A final thought is that the purposeful destruction of something that is live and working seems against what many infrastructure and solution teams try to build - resilient systems that are architected to run and survive. In the Netflix article the analogy of getting a flat tyre is used, the chaos monkey being that you give yourself a flat tyre on the driveway on a Sunday morning. If chaos monkey was truly chaotic, the analogy would really involve blowing the tyre out whilst driving along the motorway.

This seems dangerously unsafe for any system, indeed puncturing a tyre on the driveway is a significantly less random form of chaos. It is more like a test environment in any case and is a very drastic action to take. In the flat tyre analogy, the driver could get the same confidence by testing each of the component parts independently – inflating the tyre, changing the tyre, ensuring you have the correct tools etc. 

In all readings, chaos monkey comes across more as controlled production testing. Even without chaos monkey, systems should complete disaster recovery once a year to perform the most drastic of tests. As such, chaos monkey is not truly chaos and since it is testing should be treated as such.

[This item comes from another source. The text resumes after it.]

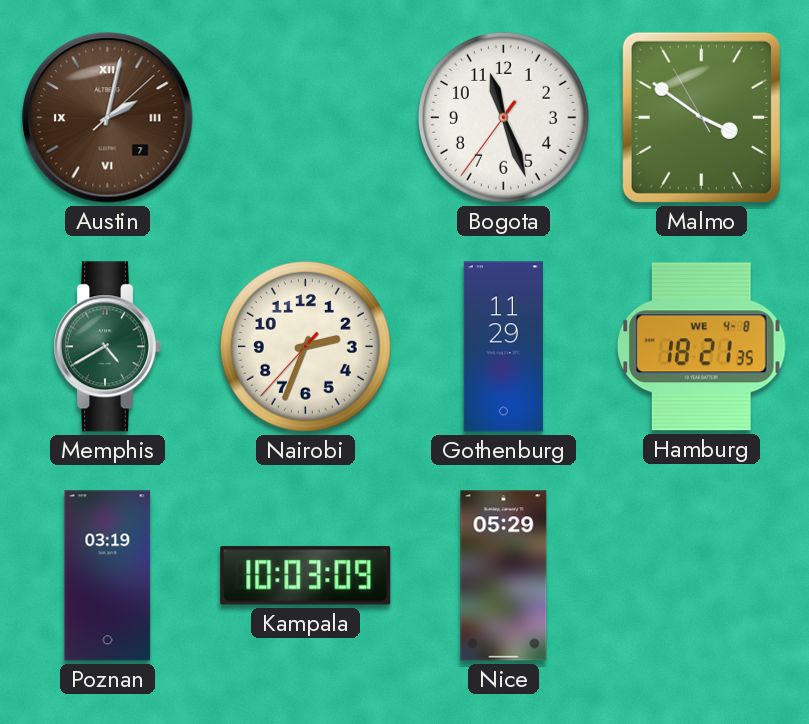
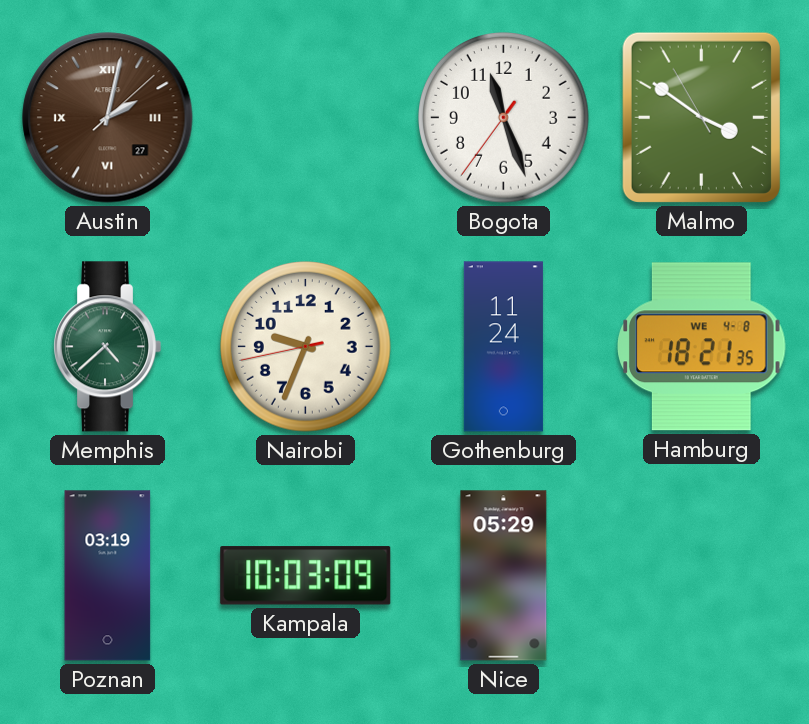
Austin date: 7 -> 27
Memphis: 4:40 -> 4:38
Nairobi: 2:33 -> 9:33
Gothenburg: 11:29 -> 11:24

Adequate Planning & Testing


If chaos monkey can be dealt with as testing, there are some reasons why it will not be described as ‘chaos’. The application performing the killing of services and instances can only do what it has been programmed to do and as such its remit is known and could be planned for without the actual destruction.

Whilst unknown consequences may occur from chaos monkey this can - and in most cases should – be performed early in the test cycle in lower environments. This also raises the importance of having a production like environment before production which is a replica in every way.

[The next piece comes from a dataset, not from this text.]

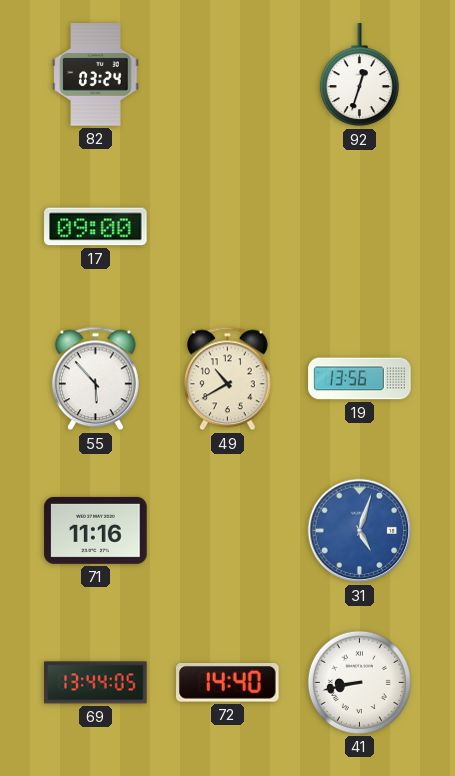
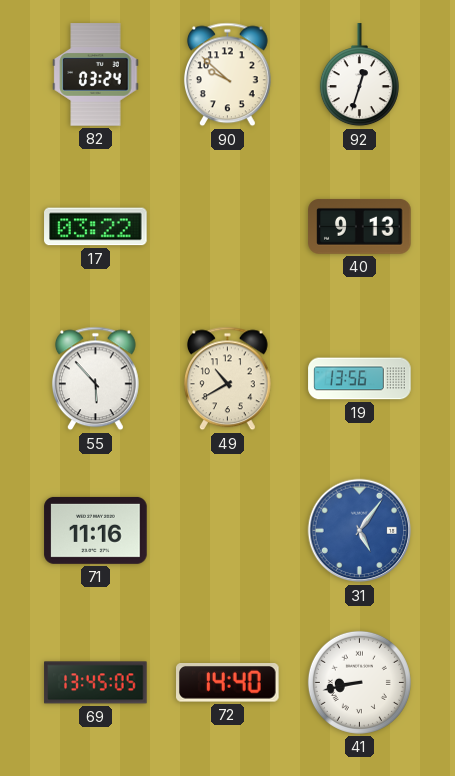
90: none -> 9:52
17: 09:00 -> 03:22
40: none -> 9:13
31: 5:03 -> 5:06
69: 13:44 -> 13:45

Since chaos monkey is testing, there are the typical positive and negative considerations that comes with it. The cost, value and risk. Testing on the scale of chaos monkey requires willing to perform testing in production by those who own and support it, the budget to spend time finding issues over completing new functionality.

Real Chaos


In the real world, chaos is just reality in play. There is no way to plan for the unthinkable, unplannable and unconsidered. Problems will always occur and by its nature chaos is chaotic. Unmanageable, unplannable, uncontrollable – in a way that cannot ever be represented through test.

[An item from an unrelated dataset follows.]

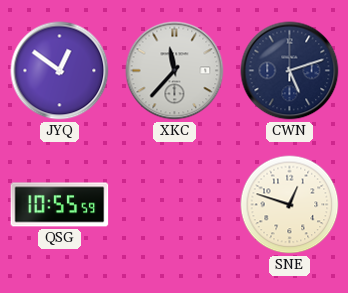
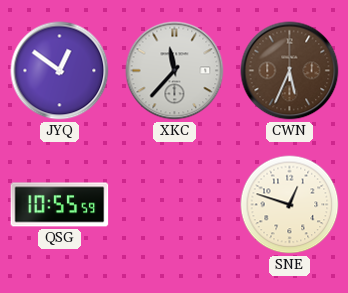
CWN: 5:12 -> 5:34
CWN dial: navy -> brown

If chaos cannot be controlled, then it should be instead be prepared for. Chaos monkey allows for this preparation by testing the fall backs systems have in place. There are several thought processes that can be put in place;
·      High Availability – what happens if each component part breaks? Can it fail over? Can I resume service quickly and easily?
·      Disaster Recover – what happens if an entire active system fails? Can it fail over? How long does it take to return to service and how much time should be set aside to get the system back to its full availability? (Recovery Time Objective and Recovery Point Objective)
·      State – how is state handled in the event of each failure? Is the system able to recover a transaction mid process? 
·      Risk – what risk is acceptable? How is each risk mitigated?
·      Testing – Is there a safe place to test all eventualities outside of Production? Can Production be replicated sincerely?

Conclusion


Whilst chaos monkey is not chaotic it has great worth as a testing facility. It can be used to gain confidence in a system, understand the consequences of actions and mitigate risk. Chaos monkey activities are relatively controlled and managed and as such constitutes an advanced cloud-based testing strategy.


In contrast to the teachings of chaos monkey, testing might not always be possible – or safe – to perform in Production but should be instead performed in a test environment. At least one of these test environments should look exactly like production in every way, where each component of each fail-safe strategy is tested.